Saturday, February 25, 2012

Quick Review of Baseball Prospectus Annual

I received my copy of Baseball Prospectus 2012 this week and have already spent several hours reading it.  There are a lot of new writers this year, but it's the same quality product.  The format is the same as past years.  It's starts out with a short chapter explaining the statistics which are used in the book.  Then it jumps into team by team analysis including profiles on virtually every player who might possibly play in the majors this year or in the near future. 

As always, the annual is the best of its kind.  I plan to read every profile before the season gets under way and will read many of them again throughout the season.  It's a very handy reference if you're in a deep fantasy league requiring you to know something about relatively obscure players.  It's not just for fantasy baseball leagues though.  It's a handy book to have nearby as you follow the season as an informed fan.

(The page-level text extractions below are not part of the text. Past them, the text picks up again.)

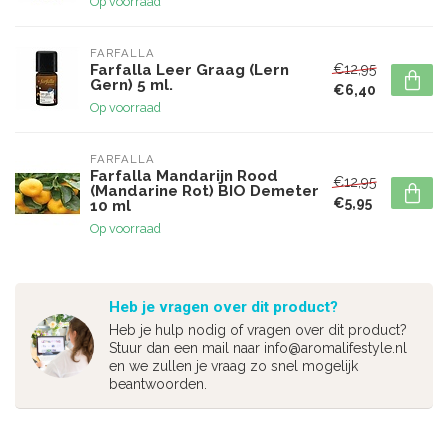
Op voorraad
FARFALLA
€12,95
Farfalla Leer Graag (Lern
Gern) 5 ml.
€6,40
Op voorraad
FARFALLA
Farfalla Mandarijn Rood
€12,95
(Mandarine Rot) BIO Demeter
€5,95
10 ml
Op voorraad
Heb je vragen over dit product?
Heb je hulp nodig of vragen over dit product?
Stuur dan een mail naar
info@aromalifestyle.nl
en we zullen je vraag zo snel mogelijk
beantwoorden.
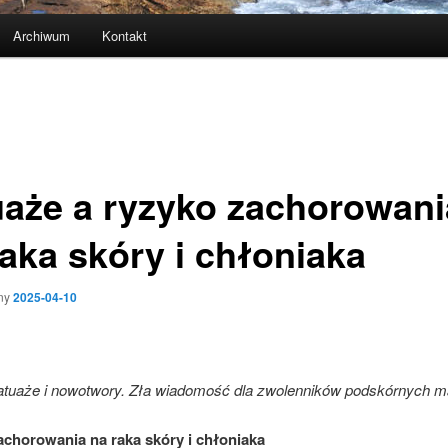
Archiwum
Kontakt
uaże a ryzyko zachorowani
raka skóry i chłoniaka
ny
2025-04-10
atuaże i nowotwory. Zła wiadomość dla zwolenników podskórnych
achorowania na raka skóry i chłoniaka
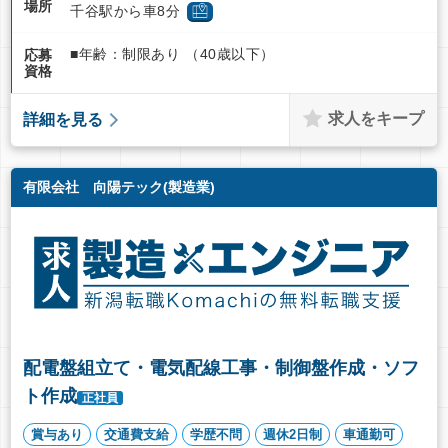
場所
千谷駅から車8分
■年齢：制限あり （40歳以下）
応募
資格
求人をキープ
詳細を見る
有限会社 向陽テック(製造業)
配電盤組立て・電気配線工事・制御盤作成・ソフ
ト作成
正社員
賞与あり
交通費支給
学歴不問
週休2日制
車通勤可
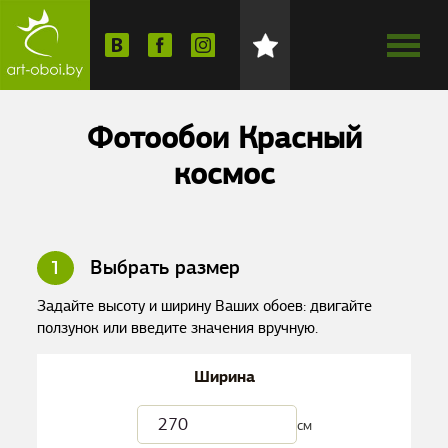
Фотообои Красный
космос
1
Выбрать размер
Задайте высоту и ширину Ваших обоев: двигайте
ползунок или введите значения вручную.
Ширина
см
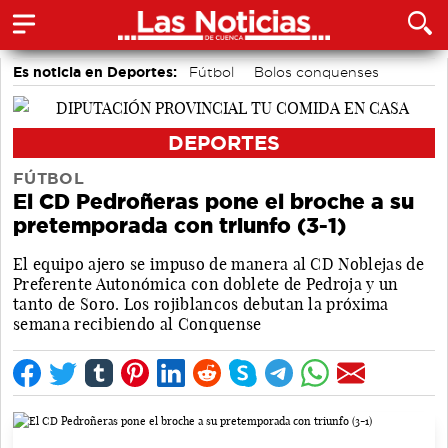
Es noticia en Deportes:
Fútbol
Bolos conquenses
Bádminton
Motor
Área de Deportes
Piragüismo
DEPORTES
FÚTBOL
El CD Pedroñeras pone el broche a su
pretemporada con triunfo (3-1)
El equipo ajero se impuso de manera al CD Noblejas de
Preferente Autonómica con doblete de Pedroja y un
tanto de Soro. Los rojiblancos debutan la próxima
semana recibiendo al Conquense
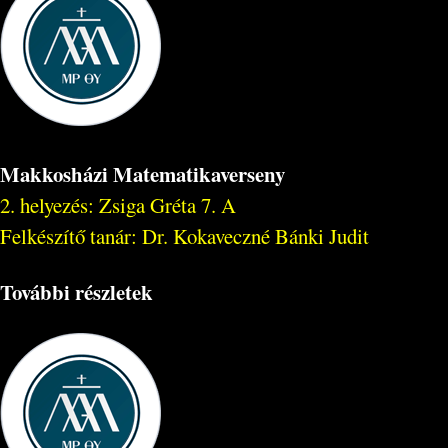
Makkosházi Matematikaverseny
2. helyezés: Zsiga Gréta 7. A
Felkészítő tanár: Dr. Kokaveczné Bánki Judit
További részletek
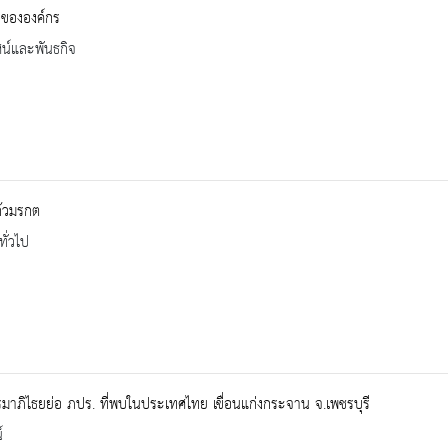
จขององค์กร
ัศน์และพันธกิจ
้วมรกต
ทั่วไป
าภิไธยย่อ ภปร. ที่พบในประเทศไทย เขื่อนแก่งกระจาน จ.เพชรบุรี
์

There is a statistical summary for each player which is less cluttered and easier to read than some past years.  It's actually in the same format as the 2011 book if you got that one.  The so called "deadly accurate" statistical projections are still there, but the best parts of the annual are the written profiles for each player.  They go beyond the PECOTA forecasts and try to tell you things about the players which you may not see in the numbers.  They also seem more willing than ever before to tell you which players they think might exceed or fall short of the projections.

There was a time when I felt some of the writing of Baseball Prospectus would get a little too cute with snarky remarks and pop culture references, but that is no longer the case.  I believe the 2012 book is more professional and positively toned than it ever has been, yet still clever.  It is the number one baseball preview book you need to get ready for the season.

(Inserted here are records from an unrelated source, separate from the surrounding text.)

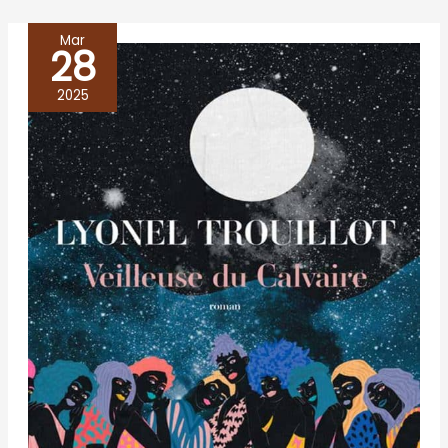
Mar
28
VEILLEUSE
DU
2025
CALVAIRE,
Lyonel
Trouillot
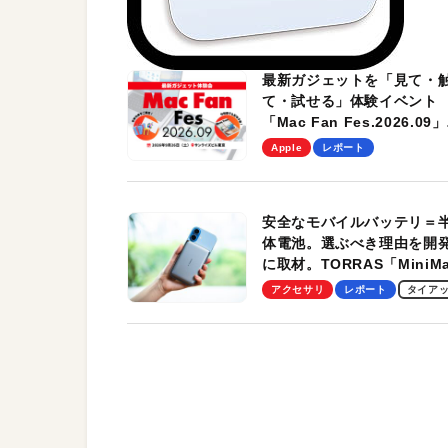
最新ガジェットを「見て・
て・試せる」体験イベント
「Mac Fan Fes.2026.09」
を、9月26日（土）に開催
Apple
レポート
す！
安全なモバイルバッテリ＝
体電池。選ぶべき理由を開
に取材。TORRAS「MiniM
Pro」の実機レビューも
アクセサリ
レポート
タイア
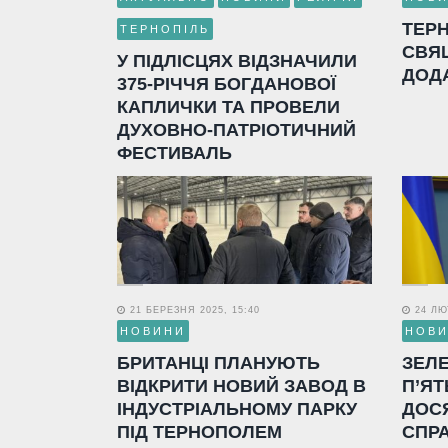
ТЕР
ТЕРНОПІЛЬ
СВЯ
У ПІДЛІСЦЯХ ВІДЗНАЧИЛИ
ДОД
375-РІЧЧЯ БОГДАНОВОЇ
КАПЛИЧКИ ТА ПРОВЕЛИ
ДУХОВНО-ПАТРІОТИЧНИЙ
ФЕСТИВАЛЬ
21 БЕРЕЗНЯ 2025, 15:40
24 ЛЮТ
НОВИНИ
НОВ
БРИТАНЦІ ПЛАНУЮТЬ
ЗЕЛ
ВІДКРИТИ НОВИЙ ЗАВОД В
П’ЯТ
ІНДУСТРІАЛЬНОМУ ПАРКУ
ДОС
ПІД ТЕРНОПОЛЕМ
СПР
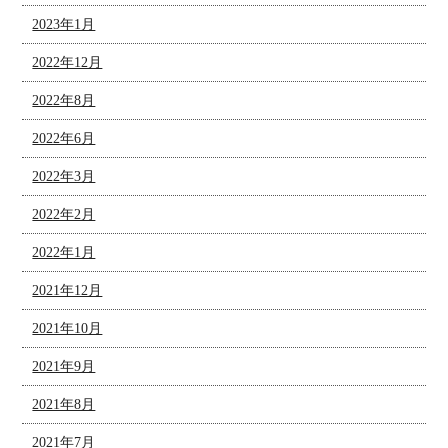
2023年1月
2022年12月
2022年8月
2022年6月
2022年3月
2022年2月
2022年1月
2021年12月
2021年10月
2021年9月
2021年8月
2021年7月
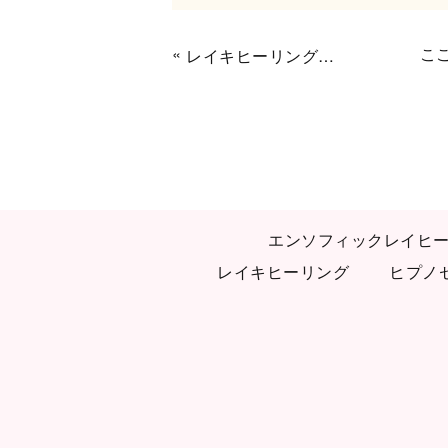
«
こ
レイキヒーリングで、胸の詰まりが取れて、怒りの感情が癒される
エンソフィックレイヒ
レイキヒーリング
ヒプノ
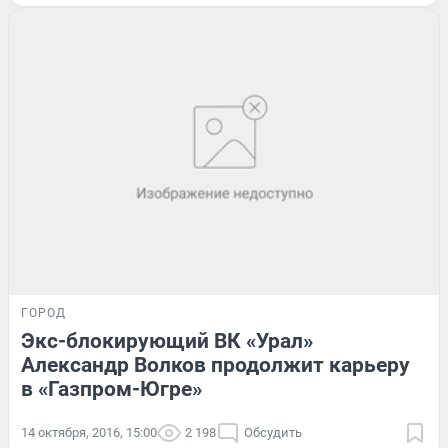
ГОРОД
Экс-блокирующий ВК «Урал»
Александр Волков продолжит карьеру
в «Газпром-Югре»
14 октября, 2016, 15:00
2 198
Обсудить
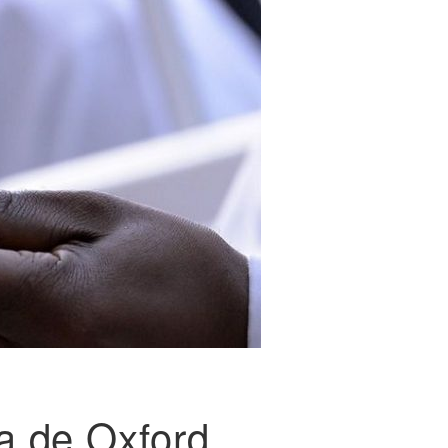
a de Oxford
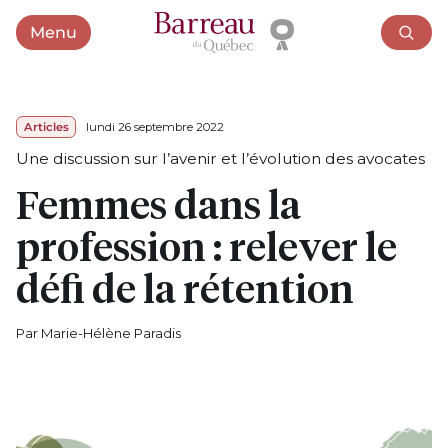
Menu
Ouvrir le menu
Articles
lundi 26 septembre 2022
Une discussion sur l’avenir et l’évolution des avocates
Femmes dans la
profession : relever le
défi de la rétention
Par Marie-Hélène Paradis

Now a few teasers from the book regarding the Tigers:
  • Nick Castellanos: "No one doubted he would hit, but Castellanos showed improved patience as the season went along and enough power potential in his swing to profile as a future middle-of the-order force."
  • Austin Jackson: "He is unlikely to develop the on-base skills he'll need to remain in the lead-off spot, but might well develop more home run pop."
  • Rick Porcello: "Few still see him as a future ace, but Porcello suddenly seems undervalued.  He may yet brew up the swing and miss elixir that vaults him to the upper ranks of AL hurlers."
  • Delmon Young: "While some hold out hope that his power will grow and enough safeties will fall in to keep his OBP above water, you can color us skeptical."
Of course, we like to think we know as much about the Tigers as Baseball Prospectus writers and we probably do, but I still respect their opinions a lot.  What I really find useful though is their profiles of players on other teams which I don't follow so closely.  I always learn a lot about players in reading this annual book.